Prompting AI for Bold Architectural Concepts
Another strategy is to ask AI to hallucinate. Instead of hoping AI might uncover some useful unknown unknowns in its effort to generate straightforward answers, we can prompt it to look squarely into the void.
When I asked ChatGPT to identify missed opportunities for optical material innovation that are currently being overlooked, the program paused, took extra time to think, and then responded:
“Love this question.
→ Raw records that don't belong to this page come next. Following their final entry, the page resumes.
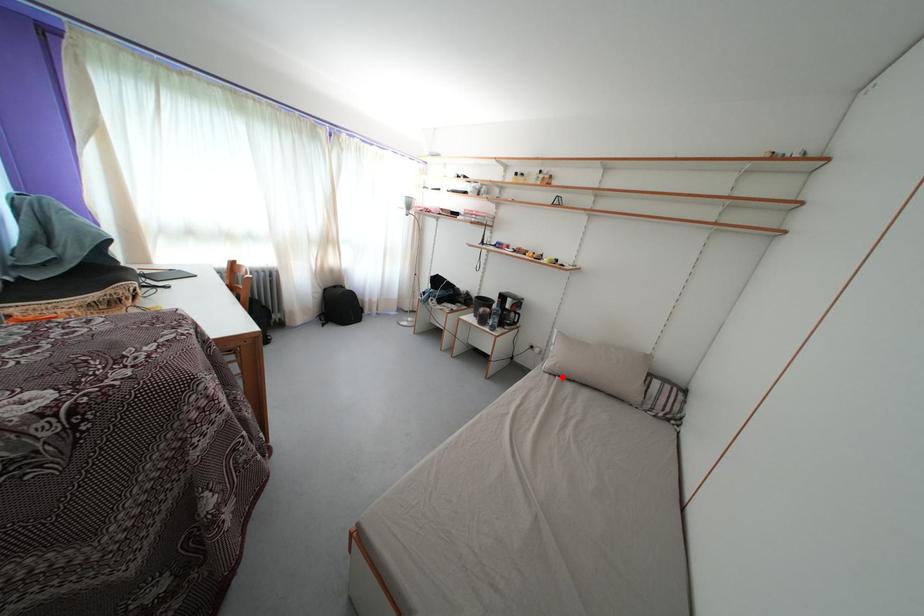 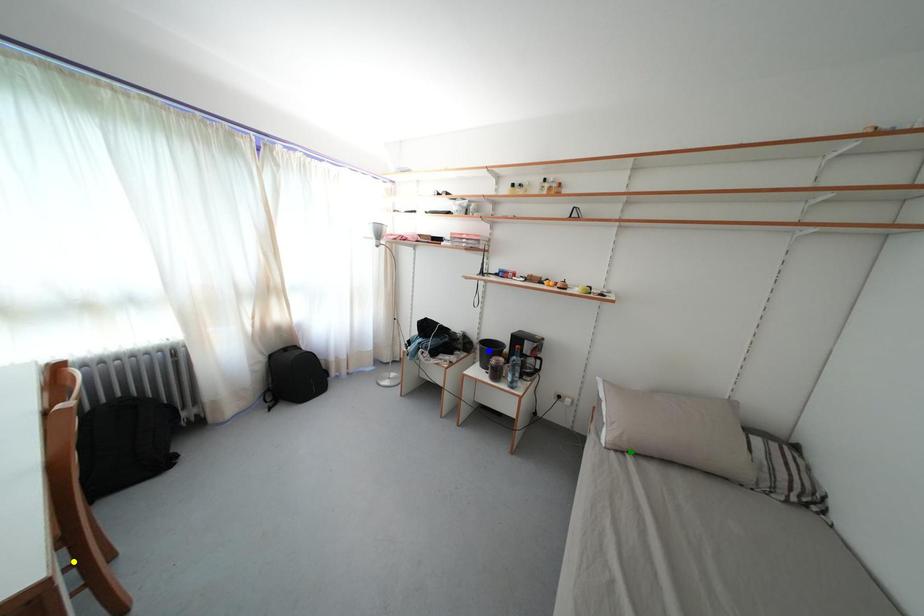 Question: I am providing you with two images of the same scene from different viewpoints. A red point is marked on the first image. You are given multiple points on the second image. In image 2, which mark is for the same physical point as the one in image 1?

Choices:
 (A) yellow point
 (B) blue point
 (C) green point

Answer: (C) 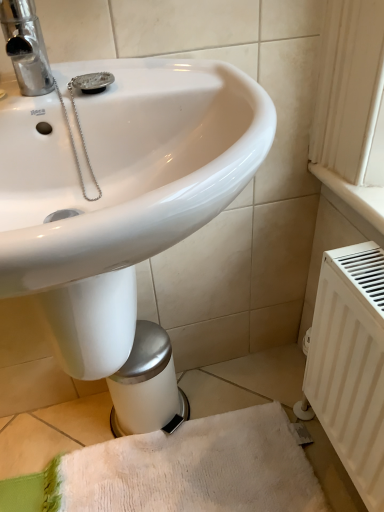 Question: Does point (185, 489) appear closer or farther from the camera than point (337, 437)?

Choices:
 (A) closer
 (B) farther

Answer: (B)

Question: From their relative heights in the image, would you say white textured bath towel at lower center is taller or shorter than white matte radiator at right?

Choices:
 (A) short
 (B) tall

Answer: (A)

Question: Is white textured bath towel at lower center in front of or behind white matte radiator at right in the image?

Choices:
 (A) front
 (B) behind

Answer: (B)

Question: Considering the positions of white matte radiator at right and white textured bath towel at lower center in the image, is white matte radiator at right bigger or smaller than white textured bath towel at lower center?

Choices:
 (A) big
 (B) small

Answer: (A)

Question: From the image's perspective, is white matte radiator at right located above or below white textured bath towel at lower center?

Choices:
 (A) below
 (B) above

Answer: (B)

Question: Is white matte radiator at right wider or thinner than white textured bath towel at lower center?

Choices:
 (A) thin
 (B) wide

Answer: (A)

Question: Is white matte radiator at right situated inside white textured bath towel at lower center or outside?

Choices:
 (A) inside
 (B) outside

Answer: (B)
When you zoom out across structural color, electro/thermochromics, photonic films, and other ‘light-as-material’ approaches, a handful of research gaps—and some juicy, underexplored opportunities—jump out.”
In surveying possibilities in architecture and interior design, ChatGPT highlighted gaps and limitations related to achieving exterior durability at scale, angle-independent structural color, anti-soiling and self-cleaning properties, passive tuning, and circularity enhancements such as disassembly and recyclability. The program offered a list of related opportunities, including the following examples, as well as several near-term pilot projects:
“Hybrid stacks: structural + electrochromic: Combine structural color for hue with electrochromic tint for luminance/solar control in one laminate, unlocking color‑accurate glare control and expressive daylighting.
Slow materials for legibility: Develop thermo/hygro‑chromics tuned for diurnal cycles (hours, not seconds) so users can read climate at a glance—turning buildings into ambient environmental displays.
Tactile–optical coupling: Marry micro‑relief haptics with color shift—for handrails, furnishings, and exhibits—allowing touch to modulate light (and vice versa), expanding sensory design.”
Testing and Validating AI-Inspired Designs
As with human-generated ideas, any of these notions would require testing for feasibility, performance, safety, and marketability. And, like pre-AI proposals, many of these ideas will not advance beyond the ideation stage. After all, few clients may want a wood composite that breathes color. Furthermore, describing a new concept in a sentence or two is just the beginning; the real effort entails the substantial investment in material research, development, and commercialization that follows.
That said, the capacity for AI to find industry gaps and dream of novel building products is an undeniable boon for designers, researchers, and manufacturers aiming to contribute meaningfully toward creative innovation, environmental responsibility, technical performance, profit, and other built environment aspirations.
So, in response to my student’s question, let’s find the holes.